Biden and European leaders have urged more oil production to ease gasoline prices and punish Moscow for its aggression in Ukraine. Putin has been accused of using energy as a weapon against countries opposing Russia’s invasion.
“They are certainly aligning themselves with Russia,” Jean-Pierre said. “This is not a time to be aligning with Russia.”
As for the Saudis, Sen. Blumenthal said, “We cannot continue selling highly sensitive arms technology to a nation aligned with an abhorrent terrorist adversary.”
However, the White House takes note that its weapon sales to Riyadh serve, in part, as an important counterweight in the region to Iran, which is quickly moving toward becoming a nuclear power.
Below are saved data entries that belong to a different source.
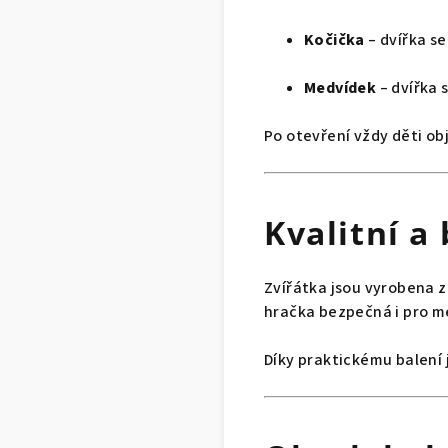
Kočička
– dvířka se
Medvídek
– dvířka 
Po otevření vždy děti ob
Kvalitní a
Zvířátka jsou vyrobena z
hračka bezpečná i pro me
Díky praktickému balení 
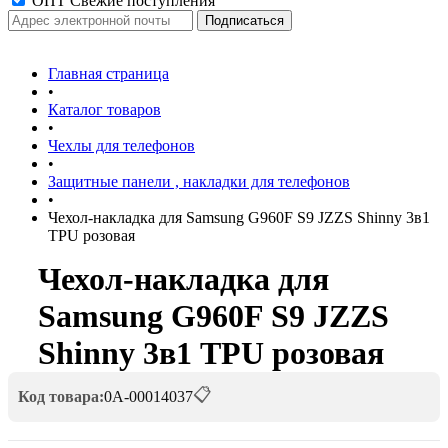
ОПТ Свежие поступления
Главная страница
•
Каталог товаров
•
Чехлы для телефонов
•
Защитные панели , накладки для телефонов
•
Чехол-накладка для Samsung G960F S9 JZZS Shinny 3в1
TPU розовая
Чехол-накладка для
Samsung G960F S9 JZZS
Shinny 3в1 TPU розовая
📋
Код товара:
0А-00014037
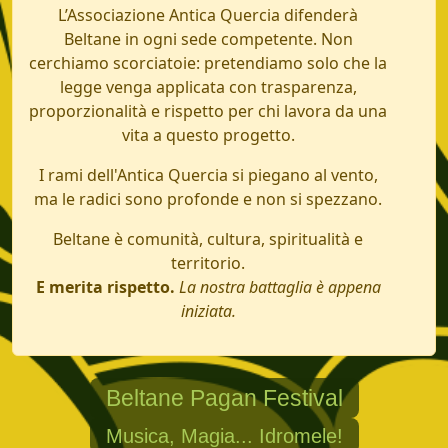
L’Associazione Antica Quercia difenderà
Beltane in ogni sede competente. Non
cerchiamo scorciatoie: pretendiamo solo che la
legge venga applicata con trasparenza,
proporzionalità e rispetto per chi lavora da una
vita a questo progetto.
I rami dell'Antica Quercia si piegano al vento,
ma le radici sono profonde e non si spezzano.
Beltane è comunità, cultura, spiritualità e
territorio.
E merita rispetto.
La nostra battaglia è appena
iniziata.
Beltane Pagan Festival
Musica, Magia... Idromele!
“There’s 70,000 Americans living in Saudi Arabia right now, not to mention all the other troops we have throughout the region,” Kirby said. “So, it’s not only in our interest that missile defense in the region become more integrated and cooperative. It’s in the interest of our allies and partners in that part of the world as well.”
Still, the pressure is mounting for Biden. As a candidate for the White House, he vowed that Saudi rulers would “pay the price” under his watch for the 2018 killing of U.S.-based journalist Jamal Khashoggi, a critic of the kingdom’s leadership. Biden said that he’d look to make the oil-rich country a “pariah.”
But in July, amid rising prices at the pump around the globe, Biden decided to pay a visit to Saudi Arabia. During the visit, he met with the Saudi crown prince, Mohammed bin Salman, whom he once shunned as a killer linked to the death of Khashoggi.
The U.S. intelligence community determined that the crown prince, often referred to by his initials MBS, likely approved the killing of Khashoggi inside the Saudi consulate in Istanbul. MBS has denied he was involved.
The Saudis have also drawn international criticism for airstrikes killing civilians in the years-long war between the kingdom and Houthi rebels in Yemen — as well as for embargoes that exacerbated hunger and pushed Yemen to the brink of famine.
“Saudi Arabia’s disastrous decision to slash oil production by 2 million barrels a day makes it clear that Riyadh is seeking to harm the U.S. and reaffirms the need to reassess the U.S.-Saudi relationship,” Khanna said. “There is no reason for the U.S. to kowtow to a regime that has massacred countless civilians in Yemen, hacked to death a Washington-based journalist and is now extorting Americans at the pump.”